Es war im Zusammenhang mit dem diesjährigen Theatertreffen viel vom „Krisentableau“ die Rede. Jetzt, mit Kellys Stück, sollen die Verführungen der Warenwelt und die Gesetze des Kapitals also die bürgerliche Mittelstandsehe zerstören. All diese Versuche gehen allerdings entweder von einem recht antiquierten Systembild aus oder wirken derart klischeegesättigt, dass man im Zuschauerraum sicher auf Distanz bleibt. Und das, obwohl Stephan Kimmig im Falle von „Liebe und Geld“ die Bühne sogar extra weit in den Zuschauerraum gebaut und die Schauspieler vorsichtshalber trotzdem noch mit Mikroports ausgestattet hat.

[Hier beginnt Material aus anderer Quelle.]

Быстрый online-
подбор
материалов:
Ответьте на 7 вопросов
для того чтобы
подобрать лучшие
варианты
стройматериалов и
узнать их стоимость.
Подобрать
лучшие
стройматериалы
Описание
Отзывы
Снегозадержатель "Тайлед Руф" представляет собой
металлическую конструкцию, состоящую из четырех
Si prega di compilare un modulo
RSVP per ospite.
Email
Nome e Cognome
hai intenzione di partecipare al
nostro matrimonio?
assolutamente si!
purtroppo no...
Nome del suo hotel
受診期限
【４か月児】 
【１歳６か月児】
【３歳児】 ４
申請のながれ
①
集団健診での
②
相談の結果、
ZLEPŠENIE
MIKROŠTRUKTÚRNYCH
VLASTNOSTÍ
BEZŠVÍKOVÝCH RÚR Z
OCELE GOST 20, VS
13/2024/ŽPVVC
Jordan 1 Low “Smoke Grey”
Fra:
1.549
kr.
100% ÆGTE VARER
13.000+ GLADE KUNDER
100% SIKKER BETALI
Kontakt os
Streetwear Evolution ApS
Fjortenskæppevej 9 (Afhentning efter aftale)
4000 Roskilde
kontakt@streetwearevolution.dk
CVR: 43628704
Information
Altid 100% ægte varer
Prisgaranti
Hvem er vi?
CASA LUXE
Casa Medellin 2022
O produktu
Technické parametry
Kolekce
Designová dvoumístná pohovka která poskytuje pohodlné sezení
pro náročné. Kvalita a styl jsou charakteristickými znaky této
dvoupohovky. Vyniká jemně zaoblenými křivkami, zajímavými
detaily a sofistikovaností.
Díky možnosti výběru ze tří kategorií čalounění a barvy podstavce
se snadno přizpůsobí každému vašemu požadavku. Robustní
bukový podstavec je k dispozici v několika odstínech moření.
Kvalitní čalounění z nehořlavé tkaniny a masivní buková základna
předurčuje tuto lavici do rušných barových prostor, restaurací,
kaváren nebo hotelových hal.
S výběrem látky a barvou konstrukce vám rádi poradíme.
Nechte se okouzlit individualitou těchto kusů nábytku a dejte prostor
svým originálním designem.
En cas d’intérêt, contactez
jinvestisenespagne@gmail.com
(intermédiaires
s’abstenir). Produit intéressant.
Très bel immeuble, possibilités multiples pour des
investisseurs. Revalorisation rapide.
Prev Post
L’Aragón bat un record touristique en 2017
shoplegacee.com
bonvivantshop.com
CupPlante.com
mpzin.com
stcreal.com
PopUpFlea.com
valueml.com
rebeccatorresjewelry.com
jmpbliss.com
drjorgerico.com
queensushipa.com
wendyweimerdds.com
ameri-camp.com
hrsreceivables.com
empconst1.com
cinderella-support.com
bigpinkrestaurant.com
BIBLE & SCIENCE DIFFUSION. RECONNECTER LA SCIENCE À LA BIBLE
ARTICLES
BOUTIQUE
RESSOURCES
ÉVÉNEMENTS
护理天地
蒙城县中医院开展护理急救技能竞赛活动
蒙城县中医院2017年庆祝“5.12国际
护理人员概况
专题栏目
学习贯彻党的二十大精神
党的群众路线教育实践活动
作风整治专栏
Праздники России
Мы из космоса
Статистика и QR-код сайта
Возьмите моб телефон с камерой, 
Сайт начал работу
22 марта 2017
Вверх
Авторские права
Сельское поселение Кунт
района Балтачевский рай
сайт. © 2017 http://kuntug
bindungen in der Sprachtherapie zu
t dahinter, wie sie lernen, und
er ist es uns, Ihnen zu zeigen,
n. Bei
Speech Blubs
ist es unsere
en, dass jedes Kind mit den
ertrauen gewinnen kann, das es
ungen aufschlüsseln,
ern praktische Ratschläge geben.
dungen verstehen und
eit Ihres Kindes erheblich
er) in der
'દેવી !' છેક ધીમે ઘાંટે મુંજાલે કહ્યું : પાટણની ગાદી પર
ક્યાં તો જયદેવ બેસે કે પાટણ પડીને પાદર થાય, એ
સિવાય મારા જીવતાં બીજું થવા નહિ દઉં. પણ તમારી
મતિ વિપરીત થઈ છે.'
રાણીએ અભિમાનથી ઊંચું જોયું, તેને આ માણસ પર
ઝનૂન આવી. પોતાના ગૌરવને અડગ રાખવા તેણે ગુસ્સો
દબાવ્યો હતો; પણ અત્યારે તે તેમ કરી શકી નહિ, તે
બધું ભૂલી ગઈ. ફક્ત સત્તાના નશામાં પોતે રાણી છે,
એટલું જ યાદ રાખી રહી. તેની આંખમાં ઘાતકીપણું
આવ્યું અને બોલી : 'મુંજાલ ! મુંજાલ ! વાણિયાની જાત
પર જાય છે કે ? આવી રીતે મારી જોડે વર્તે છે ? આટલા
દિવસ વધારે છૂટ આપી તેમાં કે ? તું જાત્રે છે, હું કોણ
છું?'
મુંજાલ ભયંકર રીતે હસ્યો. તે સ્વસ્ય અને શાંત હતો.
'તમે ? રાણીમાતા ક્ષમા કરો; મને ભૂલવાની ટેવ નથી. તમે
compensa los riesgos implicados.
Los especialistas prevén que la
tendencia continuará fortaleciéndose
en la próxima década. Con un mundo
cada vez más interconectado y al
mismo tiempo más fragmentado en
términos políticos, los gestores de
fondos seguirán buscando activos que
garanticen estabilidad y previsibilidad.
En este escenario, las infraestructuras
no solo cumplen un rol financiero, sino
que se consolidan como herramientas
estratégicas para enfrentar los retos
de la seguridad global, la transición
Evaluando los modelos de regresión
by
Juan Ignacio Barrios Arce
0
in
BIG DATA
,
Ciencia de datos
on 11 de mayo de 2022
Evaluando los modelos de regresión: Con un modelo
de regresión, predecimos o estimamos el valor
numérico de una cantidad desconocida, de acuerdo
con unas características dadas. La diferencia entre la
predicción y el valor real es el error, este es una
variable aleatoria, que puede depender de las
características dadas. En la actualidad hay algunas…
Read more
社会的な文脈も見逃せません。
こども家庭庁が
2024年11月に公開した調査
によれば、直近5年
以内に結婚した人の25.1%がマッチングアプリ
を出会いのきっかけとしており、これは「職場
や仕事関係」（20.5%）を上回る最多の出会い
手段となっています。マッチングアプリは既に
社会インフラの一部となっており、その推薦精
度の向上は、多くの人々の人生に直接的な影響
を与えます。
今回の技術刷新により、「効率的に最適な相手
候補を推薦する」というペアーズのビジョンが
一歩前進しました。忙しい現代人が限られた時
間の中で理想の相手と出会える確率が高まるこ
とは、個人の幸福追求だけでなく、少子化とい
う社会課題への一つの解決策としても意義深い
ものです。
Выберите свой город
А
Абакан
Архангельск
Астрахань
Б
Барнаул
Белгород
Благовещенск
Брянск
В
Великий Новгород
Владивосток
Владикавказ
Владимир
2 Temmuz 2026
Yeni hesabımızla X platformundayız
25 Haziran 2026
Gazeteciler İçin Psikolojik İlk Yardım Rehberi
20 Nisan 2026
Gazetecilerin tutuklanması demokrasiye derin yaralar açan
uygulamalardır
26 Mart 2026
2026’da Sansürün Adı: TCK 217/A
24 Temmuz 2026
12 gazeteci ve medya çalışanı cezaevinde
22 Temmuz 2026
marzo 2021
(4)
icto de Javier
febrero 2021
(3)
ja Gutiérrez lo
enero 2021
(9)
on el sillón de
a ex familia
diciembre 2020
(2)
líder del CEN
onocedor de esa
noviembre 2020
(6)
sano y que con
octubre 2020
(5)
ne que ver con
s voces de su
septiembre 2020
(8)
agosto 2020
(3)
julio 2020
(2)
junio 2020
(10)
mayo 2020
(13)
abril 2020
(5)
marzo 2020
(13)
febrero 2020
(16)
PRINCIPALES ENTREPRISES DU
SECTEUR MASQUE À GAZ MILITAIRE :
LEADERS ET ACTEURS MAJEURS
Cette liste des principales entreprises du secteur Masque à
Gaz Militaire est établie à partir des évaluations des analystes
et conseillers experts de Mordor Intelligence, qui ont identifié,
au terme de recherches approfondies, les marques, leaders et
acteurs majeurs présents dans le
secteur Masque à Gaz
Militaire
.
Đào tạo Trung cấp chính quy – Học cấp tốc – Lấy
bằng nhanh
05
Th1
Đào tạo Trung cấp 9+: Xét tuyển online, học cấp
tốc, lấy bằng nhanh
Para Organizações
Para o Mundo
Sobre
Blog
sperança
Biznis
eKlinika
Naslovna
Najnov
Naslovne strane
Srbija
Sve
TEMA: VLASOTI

Möglicherweise hätte man das vergleichsweise grob geschnitzte Stücklein des britischen Dramatikers Kelly, der durchaus schon komplexere Texte geschrieben hat, als Farce irgendwie ernster nehmen können. Kimmigs Inszenierung aber, die nach dem Theatertreffen ins DT-Repertoire übernommen wird, schlägt sich eindeutig auf die Seite der konsumkranken Jess. Auch wenn deren Darstellerin Susanne Wolff in diesem Stereotypen-Klub vergleichsweise differenziert auftritt, wächst die Sehnsucht nach komplexen Bühnen-Diskursen minütlich.